**PROVIDED INFORMATION**:
--- START ---

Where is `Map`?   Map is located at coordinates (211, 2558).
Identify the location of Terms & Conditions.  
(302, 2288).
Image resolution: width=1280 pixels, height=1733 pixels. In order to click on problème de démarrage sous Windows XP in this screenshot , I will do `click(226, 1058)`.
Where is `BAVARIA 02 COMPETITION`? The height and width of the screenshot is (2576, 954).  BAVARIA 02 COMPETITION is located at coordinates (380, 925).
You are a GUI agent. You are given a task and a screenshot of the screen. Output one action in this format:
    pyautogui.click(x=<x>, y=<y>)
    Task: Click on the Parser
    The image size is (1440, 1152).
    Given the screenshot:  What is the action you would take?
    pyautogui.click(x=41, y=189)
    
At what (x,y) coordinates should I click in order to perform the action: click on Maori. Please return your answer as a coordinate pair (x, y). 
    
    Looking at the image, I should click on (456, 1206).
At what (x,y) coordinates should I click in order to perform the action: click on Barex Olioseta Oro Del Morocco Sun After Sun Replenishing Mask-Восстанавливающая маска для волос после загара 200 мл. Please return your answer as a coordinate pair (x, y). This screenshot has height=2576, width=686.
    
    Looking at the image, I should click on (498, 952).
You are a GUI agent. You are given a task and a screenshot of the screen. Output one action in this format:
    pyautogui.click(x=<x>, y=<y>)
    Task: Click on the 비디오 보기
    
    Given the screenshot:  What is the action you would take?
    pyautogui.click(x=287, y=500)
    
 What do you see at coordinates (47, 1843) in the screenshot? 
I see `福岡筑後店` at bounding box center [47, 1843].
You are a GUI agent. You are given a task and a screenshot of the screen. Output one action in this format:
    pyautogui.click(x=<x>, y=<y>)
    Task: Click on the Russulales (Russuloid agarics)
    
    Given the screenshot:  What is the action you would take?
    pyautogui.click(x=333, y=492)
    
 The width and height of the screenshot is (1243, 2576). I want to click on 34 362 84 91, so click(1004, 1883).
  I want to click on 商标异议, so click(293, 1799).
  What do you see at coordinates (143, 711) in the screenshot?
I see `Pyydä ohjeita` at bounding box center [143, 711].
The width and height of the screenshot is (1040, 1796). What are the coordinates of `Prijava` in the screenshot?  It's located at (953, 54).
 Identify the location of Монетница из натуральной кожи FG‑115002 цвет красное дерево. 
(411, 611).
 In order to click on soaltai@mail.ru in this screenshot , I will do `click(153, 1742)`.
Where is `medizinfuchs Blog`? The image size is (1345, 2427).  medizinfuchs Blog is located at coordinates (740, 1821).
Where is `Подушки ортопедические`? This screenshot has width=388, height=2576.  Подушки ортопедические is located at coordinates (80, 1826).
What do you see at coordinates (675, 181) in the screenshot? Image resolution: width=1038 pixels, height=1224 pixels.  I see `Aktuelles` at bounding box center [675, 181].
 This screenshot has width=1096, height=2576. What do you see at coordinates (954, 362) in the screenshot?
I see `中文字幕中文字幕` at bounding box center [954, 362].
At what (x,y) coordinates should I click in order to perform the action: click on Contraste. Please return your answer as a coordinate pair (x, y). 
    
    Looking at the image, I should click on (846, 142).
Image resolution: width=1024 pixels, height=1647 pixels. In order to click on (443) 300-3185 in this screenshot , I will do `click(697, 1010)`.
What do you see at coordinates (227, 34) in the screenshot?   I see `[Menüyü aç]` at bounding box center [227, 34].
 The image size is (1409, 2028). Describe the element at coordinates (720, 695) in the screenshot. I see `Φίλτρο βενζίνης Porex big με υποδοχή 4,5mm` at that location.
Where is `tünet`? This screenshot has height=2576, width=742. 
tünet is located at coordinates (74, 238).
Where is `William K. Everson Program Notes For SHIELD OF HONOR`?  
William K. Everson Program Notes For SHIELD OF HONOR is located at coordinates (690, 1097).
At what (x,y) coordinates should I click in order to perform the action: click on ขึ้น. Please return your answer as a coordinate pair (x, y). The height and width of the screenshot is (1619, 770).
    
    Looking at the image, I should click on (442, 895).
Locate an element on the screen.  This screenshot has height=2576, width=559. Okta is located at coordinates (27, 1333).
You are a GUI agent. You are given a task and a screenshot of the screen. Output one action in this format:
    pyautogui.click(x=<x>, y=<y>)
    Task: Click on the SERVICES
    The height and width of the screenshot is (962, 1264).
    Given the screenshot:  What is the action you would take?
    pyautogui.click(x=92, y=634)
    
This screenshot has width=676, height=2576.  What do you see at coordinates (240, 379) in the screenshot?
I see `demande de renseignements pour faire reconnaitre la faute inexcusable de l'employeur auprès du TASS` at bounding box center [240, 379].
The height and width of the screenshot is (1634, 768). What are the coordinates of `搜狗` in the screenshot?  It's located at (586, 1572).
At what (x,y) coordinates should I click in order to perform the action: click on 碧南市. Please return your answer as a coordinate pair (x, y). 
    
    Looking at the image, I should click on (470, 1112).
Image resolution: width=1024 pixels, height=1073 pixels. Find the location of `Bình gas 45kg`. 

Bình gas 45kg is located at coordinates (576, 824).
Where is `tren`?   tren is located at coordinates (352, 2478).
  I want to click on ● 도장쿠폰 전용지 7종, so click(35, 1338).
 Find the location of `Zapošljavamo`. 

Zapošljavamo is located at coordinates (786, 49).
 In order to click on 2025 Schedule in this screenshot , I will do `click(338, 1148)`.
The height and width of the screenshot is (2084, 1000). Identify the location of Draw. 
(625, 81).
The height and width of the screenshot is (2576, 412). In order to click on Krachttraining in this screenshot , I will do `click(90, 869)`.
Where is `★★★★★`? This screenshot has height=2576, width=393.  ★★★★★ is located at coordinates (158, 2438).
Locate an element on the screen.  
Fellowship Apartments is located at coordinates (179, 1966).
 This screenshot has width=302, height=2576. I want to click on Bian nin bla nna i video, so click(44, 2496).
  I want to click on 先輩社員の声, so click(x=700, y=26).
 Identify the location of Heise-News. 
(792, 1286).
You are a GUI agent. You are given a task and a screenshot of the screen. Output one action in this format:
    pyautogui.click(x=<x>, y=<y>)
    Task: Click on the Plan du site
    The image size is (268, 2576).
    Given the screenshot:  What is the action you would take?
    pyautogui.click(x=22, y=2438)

--- END ---

**WHAT IS REQUIRED**:
Repeat every record above exactly as it appears.

**FINISHED TASK**:
Where is `Map`?   Map is located at coordinates (211, 2558).
Identify the location of Terms & Conditions.  
(302, 2288).
Image resolution: width=1280 pixels, height=1733 pixels. In order to click on problème de démarrage sous Windows XP in this screenshot , I will do `click(226, 1058)`.
Where is `BAVARIA 02 COMPETITION`? The height and width of the screenshot is (2576, 954).  BAVARIA 02 COMPETITION is located at coordinates (380, 925).
You are a GUI agent. You are given a task and a screenshot of the screen. Output one action in this format:
    pyautogui.click(x=<x>, y=<y>)
    Task: Click on the Parser
    The image size is (1440, 1152).
    Given the screenshot:  What is the action you would take?
    pyautogui.click(x=41, y=189)
    
At what (x,y) coordinates should I click in order to perform the action: click on Maori. Please return your answer as a coordinate pair (x, y). 
    
    Looking at the image, I should click on (456, 1206).
At what (x,y) coordinates should I click in order to perform the action: click on Barex Olioseta Oro Del Morocco Sun After Sun Replenishing Mask-Восстанавливающая маска для волос после загара 200 мл. Please return your answer as a coordinate pair (x, y). This screenshot has height=2576, width=686.
    
    Looking at the image, I should click on (498, 952).
You are a GUI agent. You are given a task and a screenshot of the screen. Output one action in this format:
    pyautogui.click(x=<x>, y=<y>)
    Task: Click on the 비디오 보기
    
    Given the screenshot:  What is the action you would take?
    pyautogui.click(x=287, y=500)
    
 What do you see at coordinates (47, 1843) in the screenshot? 
I see `福岡筑後店` at bounding box center [47, 1843].
You are a GUI agent. You are given a task and a screenshot of the screen. Output one action in this format:
    pyautogui.click(x=<x>, y=<y>)
    Task: Click on the Russulales (Russuloid agarics)
    
    Given the screenshot:  What is the action you would take?
    pyautogui.click(x=333, y=492)
    
 The width and height of the screenshot is (1243, 2576). I want to click on 34 362 84 91, so click(1004, 1883).
  I want to click on 商标异议, so click(293, 1799).
  What do you see at coordinates (143, 711) in the screenshot?
I see `Pyydä ohjeita` at bounding box center [143, 711].
The width and height of the screenshot is (1040, 1796). What are the coordinates of `Prijava` in the screenshot?  It's located at (953, 54).
 Identify the location of Монетница из натуральной кожи FG‑115002 цвет красное дерево. 
(411, 611).
 In order to click on soaltai@mail.ru in this screenshot , I will do `click(153, 1742)`.
Where is `medizinfuchs Blog`? The image size is (1345, 2427).  medizinfuchs Blog is located at coordinates (740, 1821).
Where is `Подушки ортопедические`? This screenshot has width=388, height=2576.  Подушки ортопедические is located at coordinates (80, 1826).
What do you see at coordinates (675, 181) in the screenshot? Image resolution: width=1038 pixels, height=1224 pixels.  I see `Aktuelles` at bounding box center [675, 181].
 This screenshot has width=1096, height=2576. What do you see at coordinates (954, 362) in the screenshot?
I see `中文字幕中文字幕` at bounding box center [954, 362].
At what (x,y) coordinates should I click in order to perform the action: click on Contraste. Please return your answer as a coordinate pair (x, y). 
    
    Looking at the image, I should click on (846, 142).
Image resolution: width=1024 pixels, height=1647 pixels. In order to click on (443) 300-3185 in this screenshot , I will do `click(697, 1010)`.
What do you see at coordinates (227, 34) in the screenshot?   I see `[Menüyü aç]` at bounding box center [227, 34].
 The image size is (1409, 2028). Describe the element at coordinates (720, 695) in the screenshot. I see `Φίλτρο βενζίνης Porex big με υποδοχή 4,5mm` at that location.
Where is `tünet`? This screenshot has height=2576, width=742. 
tünet is located at coordinates (74, 238).
Where is `William K. Everson Program Notes For SHIELD OF HONOR`?  
William K. Everson Program Notes For SHIELD OF HONOR is located at coordinates (690, 1097).
At what (x,y) coordinates should I click in order to perform the action: click on ขึ้น. Please return your answer as a coordinate pair (x, y). The height and width of the screenshot is (1619, 770).
    
    Looking at the image, I should click on (442, 895).
Locate an element on the screen.  This screenshot has height=2576, width=559. Okta is located at coordinates (27, 1333).
You are a GUI agent. You are given a task and a screenshot of the screen. Output one action in this format:
    pyautogui.click(x=<x>, y=<y>)
    Task: Click on the SERVICES
    The height and width of the screenshot is (962, 1264).
    Given the screenshot:  What is the action you would take?
    pyautogui.click(x=92, y=634)
    
This screenshot has width=676, height=2576.  What do you see at coordinates (240, 379) in the screenshot?
I see `demande de renseignements pour faire reconnaitre la faute inexcusable de l'employeur auprès du TASS` at bounding box center [240, 379].
The height and width of the screenshot is (1634, 768). What are the coordinates of `搜狗` in the screenshot?  It's located at (586, 1572).
At what (x,y) coordinates should I click in order to perform the action: click on 碧南市. Please return your answer as a coordinate pair (x, y). 
    
    Looking at the image, I should click on (470, 1112).
Image resolution: width=1024 pixels, height=1073 pixels. Find the location of `Bình gas 45kg`. 

Bình gas 45kg is located at coordinates (576, 824).
Where is `tren`?   tren is located at coordinates (352, 2478).
  I want to click on ● 도장쿠폰 전용지 7종, so click(35, 1338).
 Find the location of `Zapošljavamo`. 

Zapošljavamo is located at coordinates (786, 49).
 In order to click on 2025 Schedule in this screenshot , I will do `click(338, 1148)`.
The height and width of the screenshot is (2084, 1000). Identify the location of Draw. 
(625, 81).
The height and width of the screenshot is (2576, 412). In order to click on Krachttraining in this screenshot , I will do `click(90, 869)`.
Where is `★★★★★`? This screenshot has height=2576, width=393.  ★★★★★ is located at coordinates (158, 2438).
Locate an element on the screen.  
Fellowship Apartments is located at coordinates (179, 1966).
 This screenshot has width=302, height=2576. I want to click on Bian nin bla nna i video, so click(44, 2496).
  I want to click on 先輩社員の声, so click(x=700, y=26).
 Identify the location of Heise-News. 
(792, 1286).
You are a GUI agent. You are given a task and a screenshot of the screen. Output one action in this format:
    pyautogui.click(x=<x>, y=<y>)
    Task: Click on the Plan du site
    The image size is (268, 2576).
    Given the screenshot:  What is the action you would take?
    pyautogui.click(x=22, y=2438)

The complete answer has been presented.